Model Development:
● Design, develop, and enhance NLP and LLM models for diverse applications including customer support, chatbots, and automated assistance tools.
● Conduct research and experiments to advance the state-of-the-art in NLP and LLM.
Data Management:
● Collect, preprocess, and curate large datasets for training and evaluation of NLP, LLM models.
● Implement data augmentation and enhancement techniques to improve model
robustness.
Model Deployment:
● Deploy and maintain NLP, LLM models in production environments, ensuring high availability and performance.
● Develop APIs and services to make NLP, LLM capabilities accessible to other teams and applications.
Collaboration:
● Work closely with data scientists, software engineers, and domain experts to understand requirements and deliver tailored NLP solutions.
● Provide technical guidance and mentorship to junior team members.
Performance Monitoring:
● Implement monitoring and logging for deployed models to ensure performance,
reliability, and scalability.
● Conduct regular evaluations and fine-tuning of models based on feedback and new data.
Documentation and Reporting:
● Document methodologies, experiments, and results comprehensively.
● Communicate findings and progress to stakeholders through reports and presentations.
Continuous Improvement:
● Stay updated with the latest advancements in NLP, LLM, and AI research.
● Contribute to the continuous improvement of the team's processes, tools, and
methodologies.
Education:
● Master’s or PhD degree in Computer Science, Artificial Intelligence, Machine Learning, or a related field.
Experience:
● Minimum of 3-5 years of experience in developing and deploying NLP, LLM models.
● Proven experience with large language models (e.g., GPT, BERT, llama, Mistral) and deep learning frameworks (e.g., TensorFlow, PyTorch).
Skills:
● Strong programming skills in Python and familiarity with NLP libraries (e.g., Hugging Face Transformers, spaCy, NLTK).

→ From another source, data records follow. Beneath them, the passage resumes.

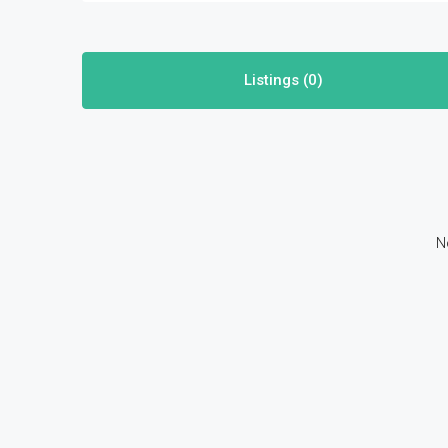
Listings (0)
N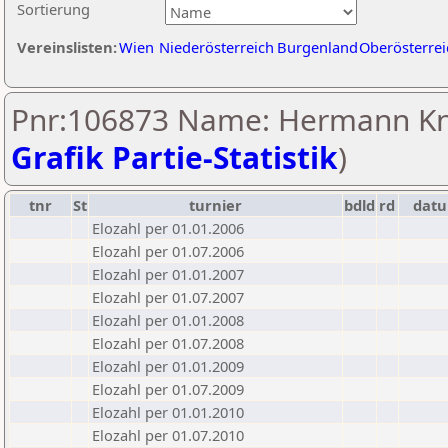
Sortierung
Vereinslisten:
Wien
Niederösterreich
Burgenland
Oberösterrei
Pnr:106873 Name: Hermann Kno
Grafik Partie-Statistik
)
tnr
St
turnier
bdld
rd
dat
Elozahl per 01.01.2006
Elozahl per 01.07.2006
Elozahl per 01.01.2007
Elozahl per 01.07.2007
Elozahl per 01.01.2008
Elozahl per 01.07.2008
Elozahl per 01.01.2009
Elozahl per 01.07.2009
Elozahl per 01.01.2010
Elozahl per 01.07.2010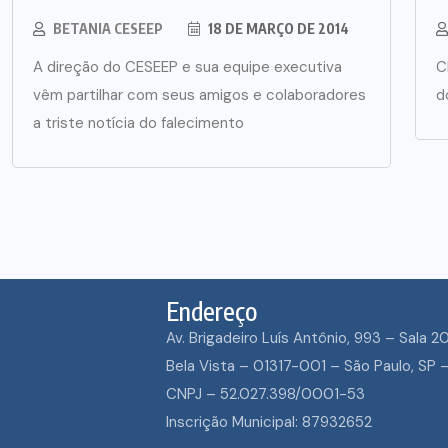
BETANIA CESEEP
18 DE MARÇO DE 2014
A direção do CESEEP e sua equipe executiva
C
vêm partilhar com seus amigos e colaboradores
d
a triste notícia do falecimento
Endereço
Av. Brigadeiro Luís Antônio, 993 – Sala 2
ECUMENISMO
Bela Vista – 01317-001 – São Paulo, SP –
TRANSFORMADO
CNPJ – 52.027.398/0001-53
ENTRE A TERRA,
Inscrição Municipal: 87932652
POVOS E A ESPE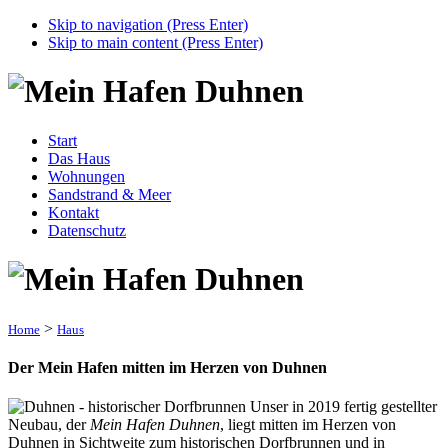
Skip to navigation (Press Enter)
Skip to main content (Press Enter)
Start
Das Haus
Wohnungen
Sandstrand & Meer
Kontakt
Datenschutz
>
Home
Haus
Der Mein Hafen mitten im Herzen von Duhnen
Unser in 2019 fertig gestellter
Neubau, der
Mein Hafen Duhnen
, liegt mitten im Herzen von
Duhnen in Sichtweite zum historischen Dorfbrunnen und in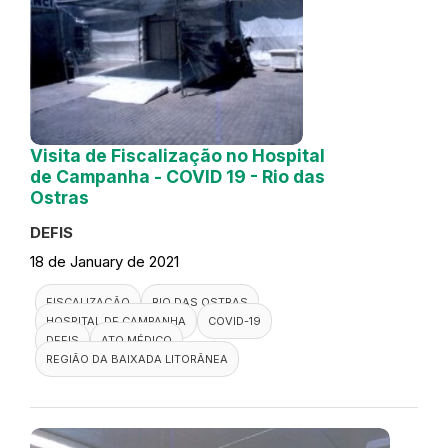
Visita de Fiscalização no Hospital
de Campanha - COVID 19 - Rio das
Ostras
DEFIS
18 de January de 2021
FISCALIZAÇÃO
RIO DAS OSTRAS
HOSPITAL DE CAMPANHA
COVID-19
DEFIS
ATO MÉDICO
REGIÃO DA BAIXADA LITORÂNEA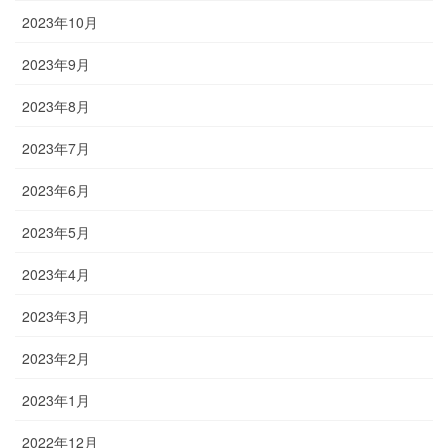
2023年10月
2023年9月
2023年8月
2023年7月
2023年6月
2023年5月
2023年4月
2023年3月
2023年2月
2023年1月
2022年12月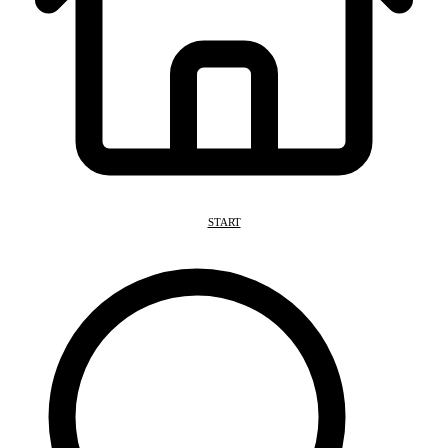
START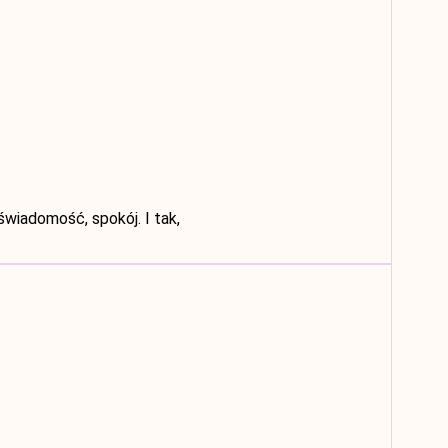
świadomość, spokój. I tak,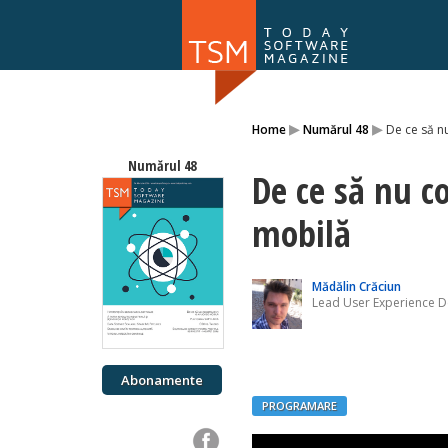
Numărul 169
▸
▸
Home
Numărul 48
De ce să nu
NOU
Numărul 48
De ce să nu co
mobilă
Mădălin Crăciun
Lead User Experience 
Abonamente
PROGRAMARE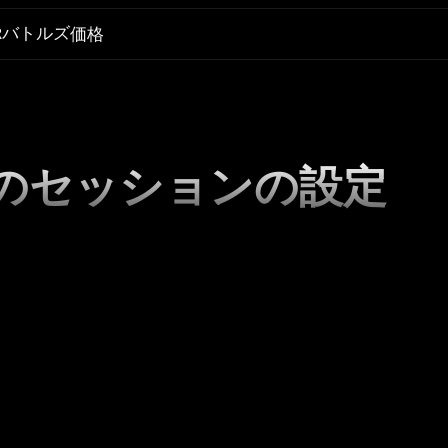
Rバトルズ
価格
のセッションの設定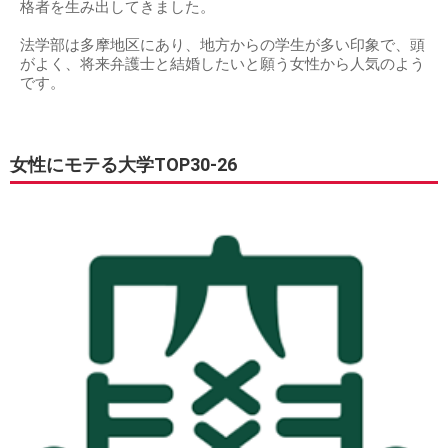
格者を生み出してきました。
法学部は多摩地区にあり、地方からの学生が多い印象で、頭
がよく、将来弁護士と結婚したいと願う女性から人気のよう
です。
女性にモテる大学TOP30-26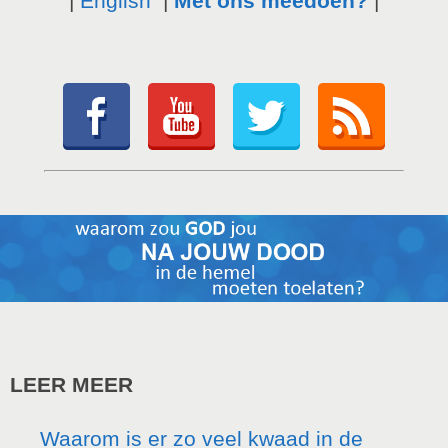
|
English
|
Met ons meedoen?
|
LEER MEER
Waarom is er zo veel kwaad in de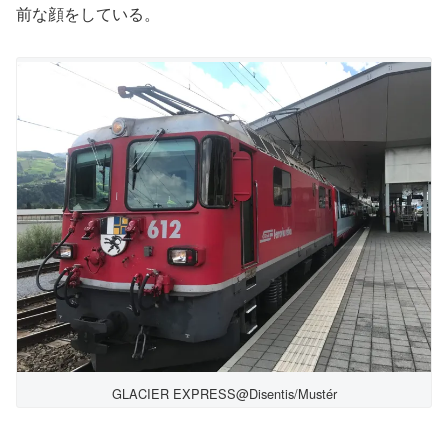
前な顔をしている。
GLACIER EXPRESS@Disentis/Mustér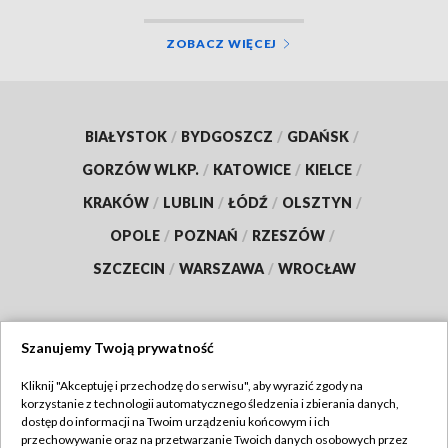
ZOBACZ WIĘCEJ
BIAŁYSTOK
/
BYDGOSZCZ
/
GDAŃSK
/
GORZÓW WLKP.
/
KATOWICE
/
KIELCE
/
KRAKÓW
/
LUBLIN
/
ŁÓDŹ
/
OLSZTYN
/
OPOLE
/
POZNAŃ
/
RZESZÓW
/
SZCZECIN
/
WARSZAWA
/
WROCŁAW
Szanujemy Twoją prywatność
Dołącz do nas:
Kliknij "Akceptuję i przechodzę do serwisu", aby wyrazić zgody na
korzystanie z technologii automatycznego śledzenia i zbierania danych,
TVP
dostęp do informacji na Twoim urządzeniu końcowym i ich
Abonament TVP
przechowywanie oraz na przetwarzanie Twoich danych osobowych przez
Regulamin TVP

● Expertise in machine learning algorithms, neural networks, and statistical modeling.
● Experience with cloud platforms (e.g., AWS, GCP, Azure).
● Strong problem-solving skills and the ability to work independently and collaboratively.
Preferred Qualifications:
● Experience with multilingual NLP and cross-lingual transfer learning.
● Familiarity with MLOps practices and tools for continuous integration and deployment of ML models.
● Knowledge of distributed computing and big data processing frameworks (e.g., Apache Spark).